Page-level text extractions
"""

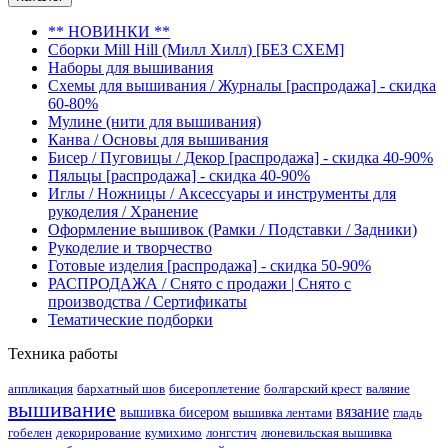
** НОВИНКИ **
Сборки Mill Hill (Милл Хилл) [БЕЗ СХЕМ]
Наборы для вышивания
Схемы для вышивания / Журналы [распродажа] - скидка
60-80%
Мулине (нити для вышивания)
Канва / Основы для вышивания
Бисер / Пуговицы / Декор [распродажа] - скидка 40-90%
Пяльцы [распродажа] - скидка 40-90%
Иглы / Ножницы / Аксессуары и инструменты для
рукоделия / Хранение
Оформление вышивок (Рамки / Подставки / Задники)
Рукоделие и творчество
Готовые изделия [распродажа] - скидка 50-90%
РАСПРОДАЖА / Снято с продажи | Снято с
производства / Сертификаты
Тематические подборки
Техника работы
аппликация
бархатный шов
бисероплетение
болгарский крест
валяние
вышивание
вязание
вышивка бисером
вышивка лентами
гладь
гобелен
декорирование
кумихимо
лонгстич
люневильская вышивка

"""

§ TO DO: Beginning with the line that holds "Мулине (нити для вышивания)", please give again each line exactly until the records end, and include that final line.

§ TASK RESULT:
Мулине (нити для вышивания)
Канва / Основы для вышивания
Бисер / Пуговицы / Декор [распродажа] - скидка 40-90%
Пяльцы [распродажа] - скидка 40-90%
Иглы / Ножницы / Аксессуары и инструменты для
рукоделия / Хранение
Оформление вышивок (Рамки / Подставки / Задники)
Рукоделие и творчество
Готовые изделия [распродажа] - скидка 50-90%
РАСПРОДАЖА / Снято с продажи | Снято с
производства / Сертификаты
Тематические подборки
Техника работы
аппликация
бархатный шов
бисероплетение
болгарский крест
валяние
вышивание
вязание
вышивка бисером
вышивка лентами
гладь
гобелен
декорирование
кумихимо
лонгстич
люневильская вышивка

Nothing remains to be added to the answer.